## Task description
Please, from the entries below, transcribe exactly the lines that begin at the line with "life. If you" and end at the line with "Lexmark Ink & Toner", without the pictures.

[Opening Supplied records section]

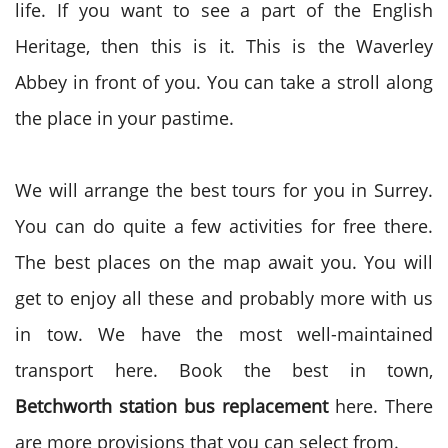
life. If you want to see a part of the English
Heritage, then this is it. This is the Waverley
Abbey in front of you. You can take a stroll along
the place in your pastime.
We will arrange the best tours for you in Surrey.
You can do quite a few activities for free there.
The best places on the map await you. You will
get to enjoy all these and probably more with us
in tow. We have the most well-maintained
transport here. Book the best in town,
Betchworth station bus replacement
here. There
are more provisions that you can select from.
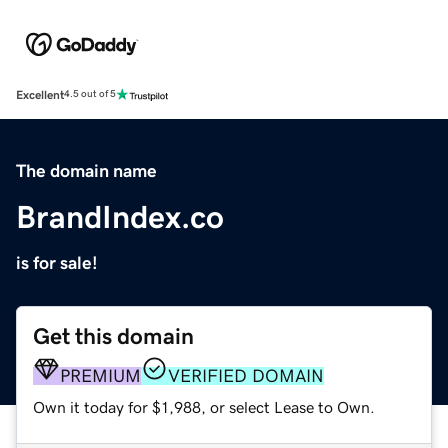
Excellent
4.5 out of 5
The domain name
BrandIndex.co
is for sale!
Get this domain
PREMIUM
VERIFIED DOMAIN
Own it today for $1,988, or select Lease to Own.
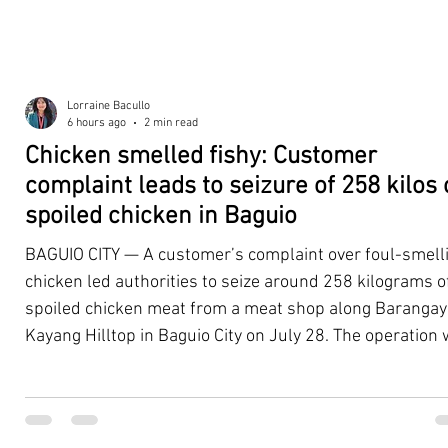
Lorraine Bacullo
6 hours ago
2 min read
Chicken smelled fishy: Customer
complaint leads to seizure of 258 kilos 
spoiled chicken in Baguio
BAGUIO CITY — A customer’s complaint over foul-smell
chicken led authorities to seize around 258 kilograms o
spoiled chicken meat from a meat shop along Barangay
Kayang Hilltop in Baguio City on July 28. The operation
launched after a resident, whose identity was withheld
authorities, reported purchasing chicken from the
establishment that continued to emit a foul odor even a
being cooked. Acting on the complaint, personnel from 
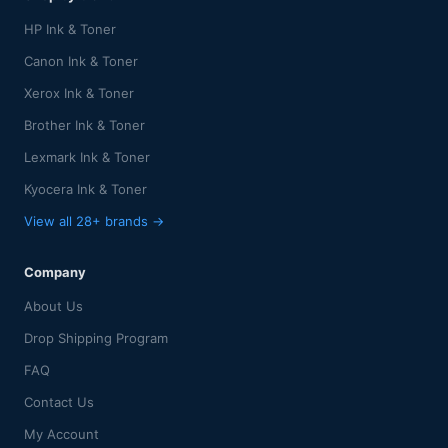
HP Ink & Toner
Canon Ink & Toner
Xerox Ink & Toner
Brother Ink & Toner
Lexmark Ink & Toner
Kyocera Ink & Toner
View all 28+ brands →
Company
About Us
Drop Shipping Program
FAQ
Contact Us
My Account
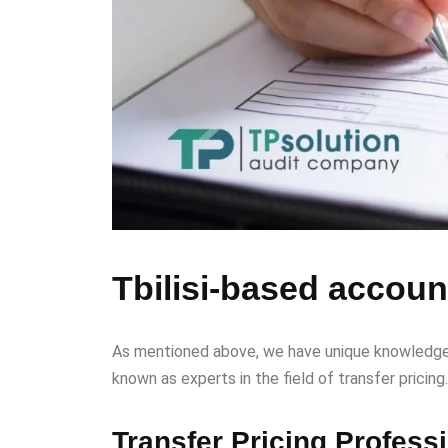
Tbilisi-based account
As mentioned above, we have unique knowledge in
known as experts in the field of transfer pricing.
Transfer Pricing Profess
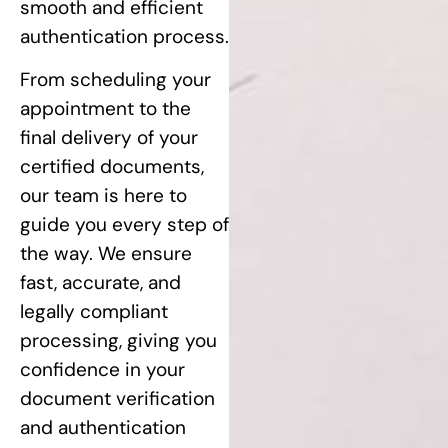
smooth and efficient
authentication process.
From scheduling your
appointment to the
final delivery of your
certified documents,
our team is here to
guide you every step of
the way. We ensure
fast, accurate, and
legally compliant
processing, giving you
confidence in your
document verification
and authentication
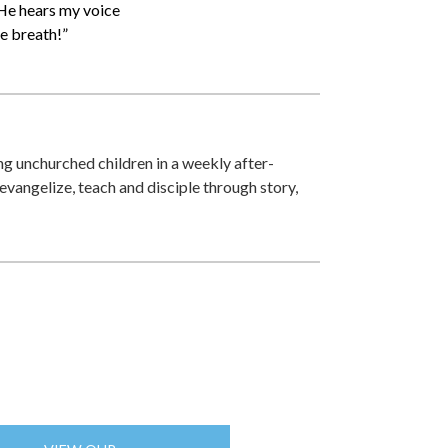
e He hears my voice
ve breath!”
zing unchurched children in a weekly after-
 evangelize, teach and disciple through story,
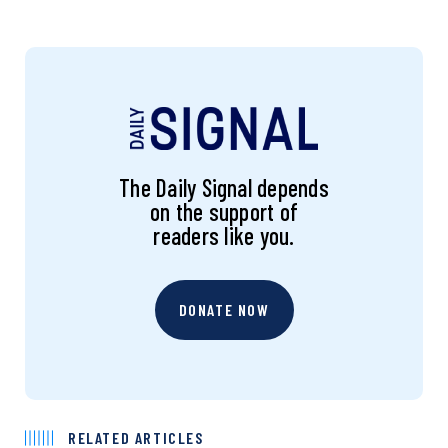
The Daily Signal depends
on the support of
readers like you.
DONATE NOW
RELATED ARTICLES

[Closing Supplied records section]
[Opening Supplied records section]

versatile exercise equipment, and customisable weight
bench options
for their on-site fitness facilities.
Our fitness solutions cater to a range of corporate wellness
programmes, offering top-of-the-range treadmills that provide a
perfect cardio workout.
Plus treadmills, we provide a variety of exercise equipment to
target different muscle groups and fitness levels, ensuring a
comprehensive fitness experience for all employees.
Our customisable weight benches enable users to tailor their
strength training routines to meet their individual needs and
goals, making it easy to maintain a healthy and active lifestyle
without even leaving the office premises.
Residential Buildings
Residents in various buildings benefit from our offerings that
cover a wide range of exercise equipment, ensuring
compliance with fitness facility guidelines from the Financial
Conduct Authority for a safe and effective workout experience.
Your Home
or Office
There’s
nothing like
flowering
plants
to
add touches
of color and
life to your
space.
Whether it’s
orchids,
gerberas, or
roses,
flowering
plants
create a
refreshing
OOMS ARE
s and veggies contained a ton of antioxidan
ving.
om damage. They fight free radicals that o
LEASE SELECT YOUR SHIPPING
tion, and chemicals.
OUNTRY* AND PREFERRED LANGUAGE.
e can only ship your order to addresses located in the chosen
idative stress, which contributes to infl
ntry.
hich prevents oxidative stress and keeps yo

[Closing Supplied records section]

## Result of the exercise
life. If you want to see a part of the English
Heritage, then this is it. This is the Waverley
Abbey in front of you. You can take a stroll along
the place in your pastime.
We will arrange the best tours for you in Surrey.
You can do quite a few activities for free there.
The best places on the map await you. You will
get to enjoy all these and probably more with us
in tow. We have the most well-maintained
transport here. Book the best in town,
Betchworth station bus replacement
here. There
are more provisions that you can select from.
Excellent
4.5 out of 5
The domain name
BrandIndex.co
is for sale!
Get this domain
PREMIUM
VERIFIED DOMAIN
Own it today for $1,988, or select Lease to Own.
Lorraine Bacullo
6 hours ago
2 min read
Chicken smelled fishy: Customer
complaint leads to seizure of 258 kilos 
spoiled chicken in Baguio
BAGUIO CITY — A customer’s complaint over foul-smell
chicken led authorities to seize around 258 kilograms o
spoiled chicken meat from a meat shop along Barangay
Kayang Hilltop in Baguio City on July 28. The operation
launched after a resident, whose identity was withheld
authorities, reported purchasing chicken from the
establishment that continued to emit a foul odor even a
being cooked. Acting on the complaint, personnel from 
HP Ink & Toner
Canon Ink & Toner
Xerox Ink & Toner
Brother Ink & Toner
Lexmark Ink & Toner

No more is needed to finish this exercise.